I'm trying to distribute some text extraction from PDFs between multiple servers using Spark. This is using a custom Python module I made and is an implementation of this question. The 'extractTextFromPdf' function takes 2 arguments: a string representing the path to the file, and a configuration file used to determine various extraction constraints. In this case the config file is just a simple YAML file sitting in the same folder as the Python script running the extraction and the files are just duplicated between Spark servers.
The main issue I have is being able to call my extract function using the filename as the first argument, rather than the file's content.

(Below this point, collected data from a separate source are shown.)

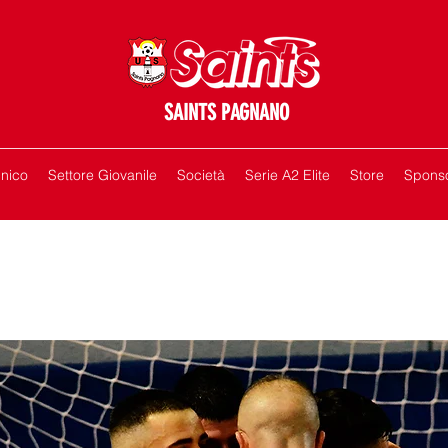
SAINTS PAGNANO
cnico
Settore Giovanile
Società
Serie A2 Elite
Store
Spons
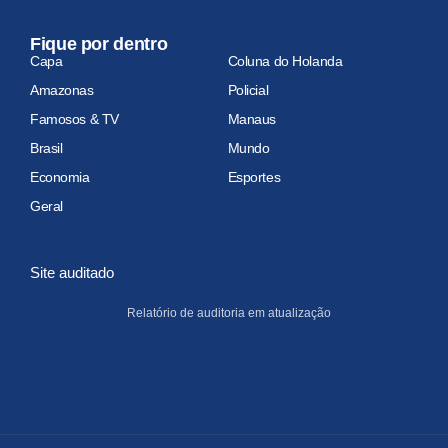
Fique por dentro
Capa
Coluna do Holanda
Amazonas
Policial
Famosos & TV
Manaus
Brasil
Mundo
Economia
Esportes
Geral
Site auditado
Relatório de auditoria em atualização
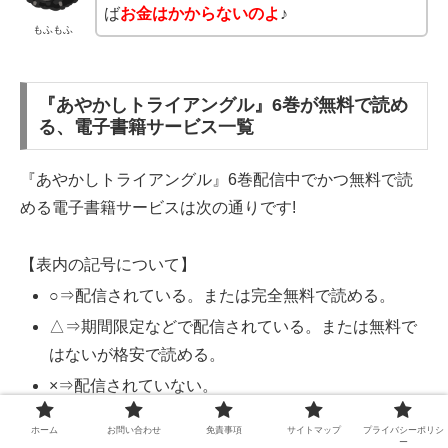
ば
お金はかからないのよ
♪
もふもふ
『あやかしトライアングル』6巻が無料で読め
る、電子書籍サービス一覧
『あやかしトライアングル』6巻配信中でかつ無料で読
める電子書籍サービスは次の通りです!
【表内の記号について】
○⇒配信されている。または完全無料で読める。
△⇒期間限定などで配信されている。または無料で
はないが格安で読める。
×⇒配信されていない。
ホーム
お問い合わせ
免責事項
サイトマップ
プライバシーポリシ
ー
電子書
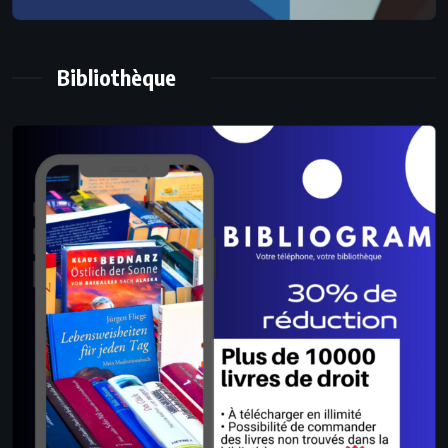
Bibliothèque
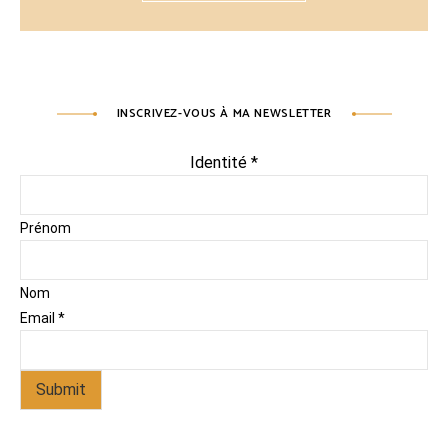
INSCRIVEZ-VOUS À MA NEWSLETTER
Identité
*
Prénom
Nom
Email
*
Submit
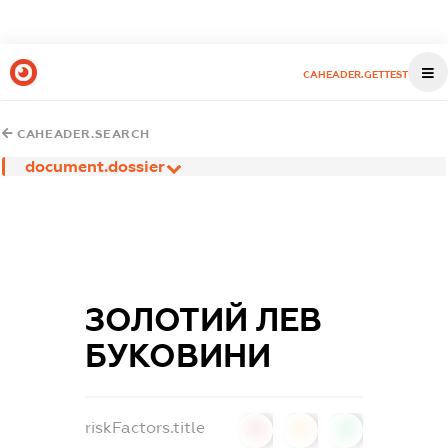
CAHEADER.GETTEST
CAHEADER.SEARCH
document.dossier
ЗОЛОТИЙ ЛЕВ
БУКОВИНИ
riskFactors.title
0
0
0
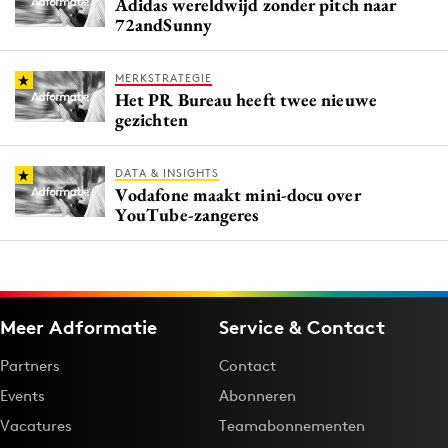
Adidas wereldwijd zonder pitch naar
72andSunny
MERKSTRATEGIE
Het PR Bureau heeft twee nieuwe
gezichten
DATA & INSIGHTS
Vodafone maakt mini-docu over
YouTube-zangeres
Meer Adformatie
Service & Contact
Partners
Contact
Events
Abonneren
Vacatures
Teamabonnementen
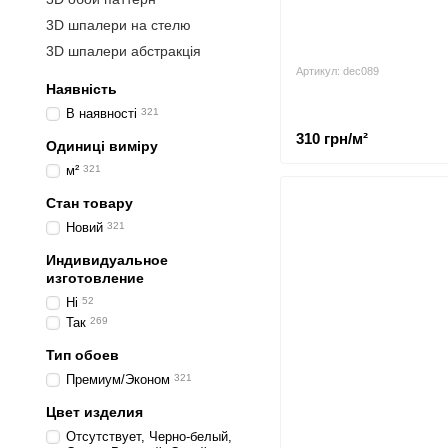
3D шпалери на стелю
3D шпалери абстракція
Артикул: dec089
Наявність
В наявності
321
310 грн/м²
Одиниці виміру
м²
321
Стан товару
Новий
321
Индивидуальное
изготовление
Ні
52
Так
269
Тип обоев
Премиум/Эконом
321
Цвет изделия
Отсутствует, Черно-белый,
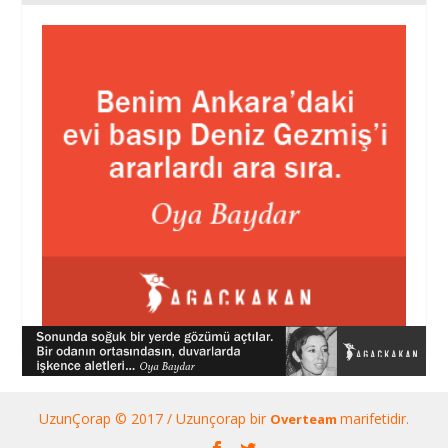
UzunÇorap © 2017 / Uzunçorap bir
marifetidir.
Overteam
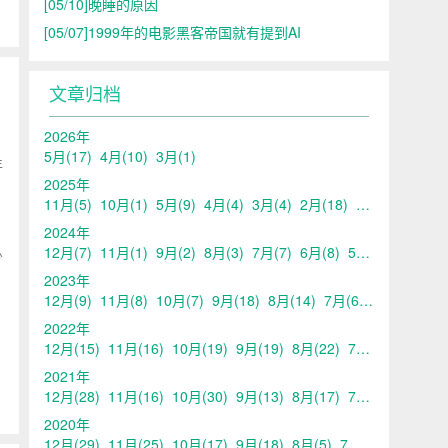
[05/10]
晚睡的原因
[05/07]
1999年的电影黑客帝国就有提到AI
文章归档
2026年
5月
(17)
4月
(10)
3月
(1)
年
2025年
11月
(5)
10月
(1)
5月
(9)
4月
(4)
3月
(4)
2月
(18)
1月
(1)
2024年
12月
(7)
11月
(1)
9月
(2)
8月
(3)
7月
(7)
6月
(8)
5月
(13)
4月
(10
少
2023年
12月
(9)
11月
(8)
10月
(7)
9月
(18)
8月
(14)
7月
(6)
6月
(6)
5月
2022年
12月
(15)
11月
(16)
10月
(19)
9月
(19)
8月
(22)
7月
(20)
6月
(21
2021年
12月
(28)
11月
(16)
10月
(30)
9月
(13)
8月
(17)
7月
(17)
6月
(14
2020年
12月
(29)
11月
(25)
10月
(17)
9月
(18)
8月
(5)
7月
(11)
6月
(11)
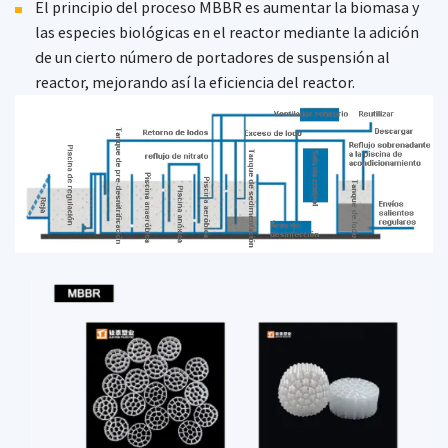
El principio del proceso MBBR es aumentar la biomasa y
las especies biológicas en el reactor mediante la adición
de un cierto número de portadores de suspensión al
reactor, mejorando así la eficiencia del reactor.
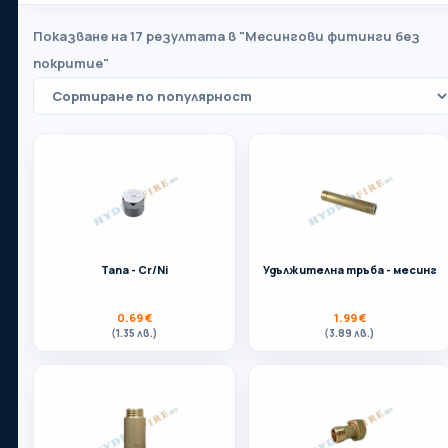
Показване на 17 резултата в "Месингови фитинги без
покритие"
Вашият партньор в света на отоплението,
водопроводите, вентилацията и баните.
Телефон:
Тапа - Cr/Ni
Удължителна тръба - месинг
0899 35 86 86
0.69
€
1.99
€
(1.35 лв.)
(3.89 лв.)
Адрес:
Бургас
Имейл:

This is the basic script I have as of now, running it on 2 PDFs in the files
folder:
#!/usr/bin/env python3
import ScannedTextExtractor.STE as STE
from pyspark import SparkContext
sc = SparkContext("local", "STE")
input = sc.binaryFiles("/home/ubuntu/files")
processed = input.map(lambda filename, content: (STE.extractTextFromPdf(filename,'ste-config.yaml'), content))
print("Results:")
print(processed.take(2))
This creates the lambda error Missing 1 position argument: 'content'
. I don't really care about using the PDFs raw content and since the argument to my extraction function is just the path to the PDF, not the actual PDF content itself, I tried to just give 1 argument to the lambda function. e.g.
processed = input.map(lambda filename: STE.extractTextFromPdf(filename,'ste-config.yaml'))
But then I get issues because with this setup Spark sets the PDF content (as a byte stream) as this singular argument, but my module expects a string with the path to the PDF as the first arg, not the whole byte content of the PDF.
I printed the RDD of the binary file loading by the SparkContext and I can see that in there is both the filename and the file content (a byte stream of the PDF) in the RDD. But how do I use it with my custom Python module that expects the following snytax:
STE.extractTextFromPDF('/path/to/pdf','/path/to/config-file')
I've tried multiple permutations of the lambda function, I've triple checked Spark's RDD and SparkContext APIs. I can't seem to get it working.